Thursday Thoughts

Hello, Thursday Morning readers. My writing desk is feeling a bit neglected, so I sat down this morning with my cup of steaming coffee, intent on doing a little writing.

I was outside for a short time today, and though there is a definite chill in the air, the sun is shining and the sky is blue. Birds are chirping and singing like it’s springtime already. I love to hear them. I don’t take their song for granted. Only a short few months ago, I couldn’t hear it. What a difference hearing aids make to those with genetic hearing loss.

Small blessings fill my life these days and I’m doing my best to take time to appreciate them. Jesus said not to worry about tomorrow, because today holds enough trouble of its own. Truth. And I’m finding that even in the midst of those daily challenges, joy is still a choice you can make. The old-fashioned idea of counting your blessings has become, “focus on the positive.” Same principle.

I choose joy.

Just in case you’re interested, I #amwriting. I’m working on a new series set in the early seventies. The genre is suspense, so it’s a bit of a challenge. I’m enjoying the work. I remember the seventies, but I’d forgotten a few things, so I’m having to make notes for research a lot more often than I’d expected.

Okay, I have more than one reader, but this one won’t mind me using her picture. Hi, Deb!

In the next few months, I’ll be able to give you more details, but for now, just know that I write with my readers in mind. I’m personally acquainted with many of my readers and they are so encouraging. I love receiving notes from them when they’ve finished one of my books.

You know that feeling you get when you’ve worked hard to prepare a meal for your family, and they enjoy the food and compliment the meal? Yes, that’s the same kind of feeling I get when a reader lets me know they loved one of my stories. So, don’t hesitate to send a note to an author, or better yet, leave a short review of their book. Recommend it on Facebook and/or GoodReads.

Enough about business! Another thing I’ve really come to appreciate is you. Thanks so much for taking the time out of your busy day to visit me here.

And thanks for your comments and encouragement regarding my mother’s health. She’s doing well at the time of this post. We visited her this past weekend and were able to take her out for a few hours. She absolutely loves Joseph-Beth Bookstore in Lexington, Kentucky. So, that’s where we headed and lunched at Bronte’s Bistro! If you’re ever in Lexington, it’s a must-stop-in and plan to stay a while.
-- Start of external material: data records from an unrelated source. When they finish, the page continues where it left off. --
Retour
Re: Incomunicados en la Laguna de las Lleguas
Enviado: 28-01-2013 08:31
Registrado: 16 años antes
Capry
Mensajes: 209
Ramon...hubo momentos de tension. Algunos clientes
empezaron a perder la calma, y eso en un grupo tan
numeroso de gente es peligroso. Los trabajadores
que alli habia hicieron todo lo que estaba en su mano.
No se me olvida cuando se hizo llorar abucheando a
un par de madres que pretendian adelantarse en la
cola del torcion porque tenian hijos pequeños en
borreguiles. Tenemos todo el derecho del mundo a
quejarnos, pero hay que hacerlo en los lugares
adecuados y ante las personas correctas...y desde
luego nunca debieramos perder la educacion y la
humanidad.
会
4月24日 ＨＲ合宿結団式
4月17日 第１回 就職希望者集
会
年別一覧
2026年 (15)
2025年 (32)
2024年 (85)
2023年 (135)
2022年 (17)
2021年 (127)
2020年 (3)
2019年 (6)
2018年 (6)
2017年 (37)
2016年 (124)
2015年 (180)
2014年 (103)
Photo by Jill Wellington, Pixabay Image

A Day in the Life

Hello, Thursday Morning! I usually say a word about the weather here. Like many of my readers, we’ve had an abnormally wet beginning to summer. This week has been a bit drier, but all this sunshine after all that dampness, creates humidity. I’m not complaining but I am staying inside (mostly).

My day begins early, since hubby leaves the house before six a.m. I have two part-time bookkeeping jobs, so a couple of days a week, I’m away from home. The rest of the week, I’m home, but working. And summer brings grandkids, at least once a week. So, the days seem to fly by at the speed of sound. I’m so amazed that we’re already halfway through July.

I spend about eight hours a day at least three days a week, working on the bookkeeping chores for two companies. Factor in my position as treasurer of a good-sized writers conference, and you have another few hours a week. I feel a little like a juggler at times. I confess, sometimes I worry, lest I fumble and drop everything.

Oh, and by the way, I write in my “spare” time. Such is the life of a writer. Sometimes I envy those who have entire days to dedicate to their craft, especially when a story is bubbling in my imagination and my fingers itch to write it. But I’m being real here. If I had that entire day to write, I’d be dawdling. I’d be chasing my thoughts amid myriad distractions, kind of like the flitting path of a butterfly.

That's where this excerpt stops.